Ce cumul est autorisé lorsque la personne reprend ou poursuit une activité professionnelle. Toutefois, après une période de franchise de 12 mois, le montant de la pension est réduit si la somme des deux revenus dépasse le montant le plus élevé entre le salaire annuel moyen (ou revenu annuel moyen) utilisé pour le calcul de la pension d’invalidité et le salaire de l’année civile précédant l’arrêt de travail pour invalidité, limité désormais à 1,5 fois le plafond annuel de la sécurité sociale (soit 65 988 € en 2023), contrairement à une fois ce plafond comme auparavant.
 

Nouvelles mesures concernant les taux de l’épargne réglementée

Un arrêté officiel a été publié, bloquant les taux de rémunération du livret A et d’autres livrets d’épargne réglementés pour plusieurs mois.
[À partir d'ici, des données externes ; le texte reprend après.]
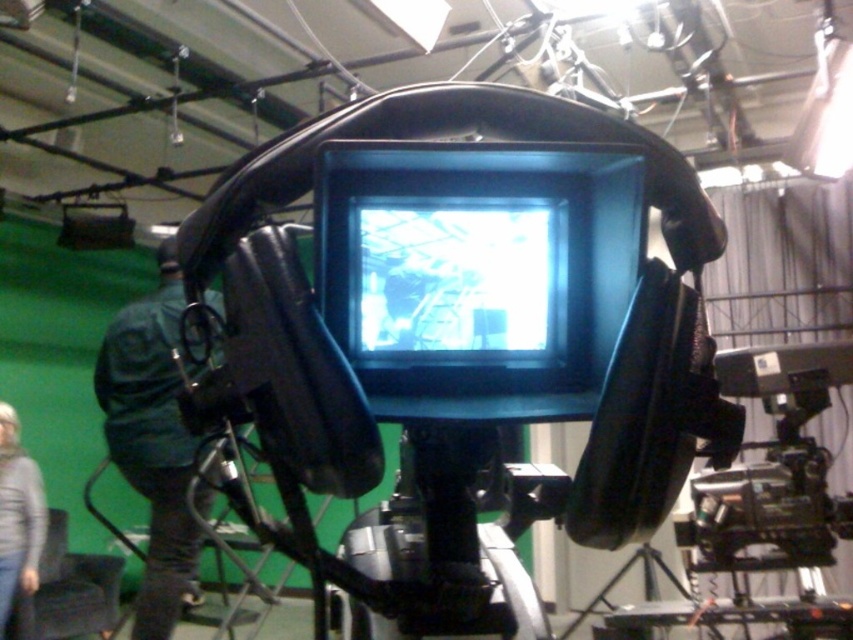 You are a technician who needs to place a protective cover over the black plastic video camera at lower right and the black plastic tripod at lower right. The cover you have can only fit items up to the size of the tripod. Will the cover fit over the camera?

The black plastic video camera at lower right is narrower than the black plastic tripod at lower right, so the cover designed for the tripod will fit over the camera as well.

You are an assistant helping set up the camera rig. The director wants to adjust the angle of the monitor to get a better view of the greenhouse scene. Since the black plastic screen at center is above the black plastic tripod at lower right, which object should you adjust to achieve this?

To adjust the angle of the monitor, you should adjust the black plastic tripod at lower right, as the black plastic screen at center is mounted above it and its position can be altered by adjusting the tripod.

You are a camera operator adjusting the monitor on the rig. You notice two points marked on the monitor screen at coordinates point (482, 154) and point (596, 595). Which point is nearer to your eyes as you look at the monitor?

Point (482, 154) is closer to the viewer than point (596, 595).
Après l’annonce faite mi-juillet par Bruno Le Maire, un arrêté officiel a été publié, bloquant les taux de rémunération du livret A et d’autres livrets d’épargne réglementés pour plusieurs mois (Journal Officiel du 29 juillet). 

 

Ainsi, du 1er août 2023 au 31 janvier 2025, les taux de rémunération des livrets suivants restent inchangés : 3 % pour le livret A, le livret de développement durable et solidaire, ainsi que les comptes spéciaux sur livret du Crédit Mutuel. Après prélèvements fiscaux et sociaux, le taux est de 2,25 % pour le livret d’épargne-entreprise et de 2 % pour le compte d’épargne logement (hors prime d’État). Aucune révision intermédiaire n’est prévue pour ces trois taux pendant cette période.
 

Concernant le livret d’épargne populaire (LEP) pour la période du 1er août 2023 au 31 décembre 2024, son taux de rémunération est légèrement réduit à 6 %, contre 6,1 % depuis le 1er février 2023. Il est précisé que ce taux pourra être révisé durant ces 17 mois si la variation de l’inflation ou des taux sur le marché monétaire le justifie. Les dates potentielles de révision sont le 15 octobre 2023, le 15 avril 2024 ou le 15 octobre 2024.
 

Dix jours supplémentaires pour déclarer les locaux d’habitation

La date limite pour effectuer la déclaration de biens immobiliers vient d’être repoussée jusqu’au 10 août 2023 à minuit.

 

La date limite pour effectuer la déclaration de biens immobiliers vient d’être repoussée : vous avez jusqu’au 10 août 2023 à minuit pour le faire. 
 

Depuis le 1er janvier 2023, l’ensemble des propriétaires, dont les entreprises, sont soumis à une nouvelle obligation déclarative des biens immobiliers à usage d’habitation. Pourquoi ? Parce que la taxe d’habitation est supprimée pour les résidences principales à partir de 2023. Afin de déterminer les propriétaires encore redevables de la taxe d’habitation (résidence secondaire, logement locatif) ou de la taxe sur les logements vacants, la Direction générale des finances publiques (DGFiP) demande à tous les propriétaires d’une résidence principale, secondaire ou d’un logement loué, d’effectuer une déclaration supplémentaire à l’administration fiscale. 

 

Cette nouvelle déclaration d’occupation des logements est prévue par la loi de finances pour 2020. La date limite de déclaration prévue au 31 juillet a été repoussée : les propriétaires ont jusqu’au jeudi 10 août à minuit pour effectuer la démarche.
 

Cette obligation déclarative concerne tous les propriétaires, particuliers et entreprises, de biens immobiliers à usage d’habitation, et notamment les propriétaires indivis, les usufruitiers et les sociétés civiles immobilières (SCI).
 

Les sociétés propriétaires de biens immobiliers à usage d’habitation doivent se rendre sur leur espace professionnel sur impots.gouv.fr. Il faut cliquer sur « Démarches » avant de pouvoir accéder à « Gérer mes biens immobiliers ».
 

Pour chaque bien déclaré, il est demandé de renseigner l’occupation du bien (loué, propriétaire à titre de résidence principale, propriétaire à titre de résidence secondaire…).
 

Lorsque le propriétaire n’occupe pas le bien immobilier, il doit indiquer l’identité de l’occupant du bien et la période d’occupation (situation au 1er janvier 2023). Lorsque l’occupant du bien est une personne physique, il faut indiquer ses noms, prénoms, date et lieu de naissance. Si l’occupant est une personne morale, sa dénomination et son SIREN seront demandés.
 

Afin de faciliter cette nouvelle démarche déclarative, les données d’occupation connues des services fiscaux sont pré-affichées.
La déclaration validée est disponible au format PDF dans l’espace « Gérer mes bien immobiliers ».